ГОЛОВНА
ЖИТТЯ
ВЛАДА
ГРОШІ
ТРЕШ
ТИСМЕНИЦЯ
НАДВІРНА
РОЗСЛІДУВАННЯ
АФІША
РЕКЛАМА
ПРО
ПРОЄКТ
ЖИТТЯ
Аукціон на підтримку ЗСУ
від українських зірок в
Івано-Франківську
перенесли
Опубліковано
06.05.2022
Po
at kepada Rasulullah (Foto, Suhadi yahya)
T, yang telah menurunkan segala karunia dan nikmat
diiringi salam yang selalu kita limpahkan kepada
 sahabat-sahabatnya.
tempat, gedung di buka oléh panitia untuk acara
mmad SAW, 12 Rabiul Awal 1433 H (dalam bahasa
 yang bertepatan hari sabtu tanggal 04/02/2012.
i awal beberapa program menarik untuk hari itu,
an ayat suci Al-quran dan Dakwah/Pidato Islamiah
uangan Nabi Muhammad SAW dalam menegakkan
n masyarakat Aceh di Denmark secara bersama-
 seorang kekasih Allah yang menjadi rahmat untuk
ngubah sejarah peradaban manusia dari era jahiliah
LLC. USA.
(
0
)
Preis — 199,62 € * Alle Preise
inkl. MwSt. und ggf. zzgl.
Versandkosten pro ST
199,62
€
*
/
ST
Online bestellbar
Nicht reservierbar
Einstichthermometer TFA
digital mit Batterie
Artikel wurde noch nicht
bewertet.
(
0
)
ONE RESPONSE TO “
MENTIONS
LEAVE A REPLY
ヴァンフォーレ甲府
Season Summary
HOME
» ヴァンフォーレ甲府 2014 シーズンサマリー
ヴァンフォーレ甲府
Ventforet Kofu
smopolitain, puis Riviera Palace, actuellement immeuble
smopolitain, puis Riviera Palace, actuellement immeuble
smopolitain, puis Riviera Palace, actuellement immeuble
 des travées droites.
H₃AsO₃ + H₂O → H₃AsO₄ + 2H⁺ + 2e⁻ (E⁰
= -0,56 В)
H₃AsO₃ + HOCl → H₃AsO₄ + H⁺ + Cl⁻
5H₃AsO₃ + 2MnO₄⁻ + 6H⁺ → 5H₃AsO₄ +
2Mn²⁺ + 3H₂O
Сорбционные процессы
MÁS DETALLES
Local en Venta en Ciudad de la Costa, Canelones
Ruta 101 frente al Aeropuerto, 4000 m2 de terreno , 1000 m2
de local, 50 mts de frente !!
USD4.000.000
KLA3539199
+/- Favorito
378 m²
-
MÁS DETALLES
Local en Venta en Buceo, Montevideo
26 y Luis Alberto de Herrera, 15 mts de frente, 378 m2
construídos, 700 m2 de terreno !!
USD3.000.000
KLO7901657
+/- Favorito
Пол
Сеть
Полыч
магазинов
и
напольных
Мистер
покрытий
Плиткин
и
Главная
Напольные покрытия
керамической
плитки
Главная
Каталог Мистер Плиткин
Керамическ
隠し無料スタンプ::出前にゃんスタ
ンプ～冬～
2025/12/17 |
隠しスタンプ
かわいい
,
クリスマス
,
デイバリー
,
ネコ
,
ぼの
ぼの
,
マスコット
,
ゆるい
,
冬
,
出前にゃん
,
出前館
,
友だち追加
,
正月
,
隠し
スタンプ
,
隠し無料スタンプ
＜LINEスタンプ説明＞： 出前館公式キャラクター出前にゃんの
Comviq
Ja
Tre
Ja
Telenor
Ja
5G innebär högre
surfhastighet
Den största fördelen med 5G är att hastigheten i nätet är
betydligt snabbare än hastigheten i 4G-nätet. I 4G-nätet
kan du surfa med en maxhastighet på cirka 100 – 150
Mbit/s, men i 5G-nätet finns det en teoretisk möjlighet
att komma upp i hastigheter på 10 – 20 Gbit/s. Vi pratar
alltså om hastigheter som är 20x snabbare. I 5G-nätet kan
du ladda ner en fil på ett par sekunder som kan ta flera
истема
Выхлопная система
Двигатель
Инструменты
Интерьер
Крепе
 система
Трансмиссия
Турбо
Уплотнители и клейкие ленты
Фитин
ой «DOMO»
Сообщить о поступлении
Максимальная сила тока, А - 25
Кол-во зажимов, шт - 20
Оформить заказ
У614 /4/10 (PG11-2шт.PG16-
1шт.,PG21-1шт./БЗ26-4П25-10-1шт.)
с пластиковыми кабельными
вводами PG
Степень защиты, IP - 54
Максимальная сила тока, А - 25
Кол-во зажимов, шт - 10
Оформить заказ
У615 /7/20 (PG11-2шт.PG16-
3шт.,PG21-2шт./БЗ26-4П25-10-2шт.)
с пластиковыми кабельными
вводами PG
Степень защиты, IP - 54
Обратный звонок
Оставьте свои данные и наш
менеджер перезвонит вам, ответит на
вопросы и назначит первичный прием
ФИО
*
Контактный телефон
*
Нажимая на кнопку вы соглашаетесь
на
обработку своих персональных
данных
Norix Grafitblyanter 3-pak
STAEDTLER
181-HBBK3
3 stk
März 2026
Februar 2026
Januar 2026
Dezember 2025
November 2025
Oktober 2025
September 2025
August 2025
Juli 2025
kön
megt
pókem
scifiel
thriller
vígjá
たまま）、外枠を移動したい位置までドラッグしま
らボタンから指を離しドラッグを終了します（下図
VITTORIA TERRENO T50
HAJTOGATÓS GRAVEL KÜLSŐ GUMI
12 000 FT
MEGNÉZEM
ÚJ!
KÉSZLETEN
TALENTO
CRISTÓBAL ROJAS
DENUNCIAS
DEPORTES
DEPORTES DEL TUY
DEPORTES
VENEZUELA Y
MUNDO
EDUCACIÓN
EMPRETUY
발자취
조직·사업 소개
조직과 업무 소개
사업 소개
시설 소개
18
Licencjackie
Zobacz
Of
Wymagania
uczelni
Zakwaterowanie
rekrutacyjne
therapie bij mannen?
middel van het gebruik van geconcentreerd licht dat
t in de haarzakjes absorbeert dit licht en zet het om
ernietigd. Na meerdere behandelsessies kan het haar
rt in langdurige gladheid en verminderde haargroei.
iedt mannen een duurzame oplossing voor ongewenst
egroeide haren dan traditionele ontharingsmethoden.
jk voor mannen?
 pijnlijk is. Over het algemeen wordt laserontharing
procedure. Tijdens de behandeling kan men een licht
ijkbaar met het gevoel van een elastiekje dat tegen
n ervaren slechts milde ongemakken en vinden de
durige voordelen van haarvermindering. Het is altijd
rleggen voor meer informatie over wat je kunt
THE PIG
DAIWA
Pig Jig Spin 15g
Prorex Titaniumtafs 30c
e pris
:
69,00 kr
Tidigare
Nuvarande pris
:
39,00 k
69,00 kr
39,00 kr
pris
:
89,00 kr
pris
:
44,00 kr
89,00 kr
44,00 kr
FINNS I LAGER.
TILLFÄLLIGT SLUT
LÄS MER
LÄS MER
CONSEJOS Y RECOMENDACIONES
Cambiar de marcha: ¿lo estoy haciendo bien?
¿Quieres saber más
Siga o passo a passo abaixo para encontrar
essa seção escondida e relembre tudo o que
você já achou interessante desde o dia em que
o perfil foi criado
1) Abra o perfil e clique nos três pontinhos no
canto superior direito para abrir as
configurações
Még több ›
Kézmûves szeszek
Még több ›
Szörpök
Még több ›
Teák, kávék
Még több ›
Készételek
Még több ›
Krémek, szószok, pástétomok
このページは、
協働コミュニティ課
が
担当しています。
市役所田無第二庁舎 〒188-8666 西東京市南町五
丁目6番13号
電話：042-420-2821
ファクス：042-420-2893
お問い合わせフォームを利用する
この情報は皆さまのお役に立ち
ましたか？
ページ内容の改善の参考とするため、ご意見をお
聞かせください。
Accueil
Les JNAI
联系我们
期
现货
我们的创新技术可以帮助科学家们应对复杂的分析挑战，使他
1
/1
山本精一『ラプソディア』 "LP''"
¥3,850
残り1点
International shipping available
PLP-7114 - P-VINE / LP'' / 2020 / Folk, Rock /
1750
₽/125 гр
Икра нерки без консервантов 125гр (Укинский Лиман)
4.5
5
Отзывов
==========
** To do **
Repeat exactly the lines of the data from the first one through the line with "at kepada Rasulullah (Foto, Suhadi yahya)", both of them included.

** Expected output **
ГОЛОВНА
ЖИТТЯ
ВЛАДА
ГРОШІ
ТРЕШ
ТИСМЕНИЦЯ
НАДВІРНА
РОЗСЛІДУВАННЯ
АФІША
РЕКЛАМА
ПРО
ПРОЄКТ
ЖИТТЯ
Аукціон на підтримку ЗСУ
від українських зірок в
Івано-Франківську
перенесли
Опубліковано
06.05.2022
Po
at kepada Rasulullah (Foto, Suhadi yahya)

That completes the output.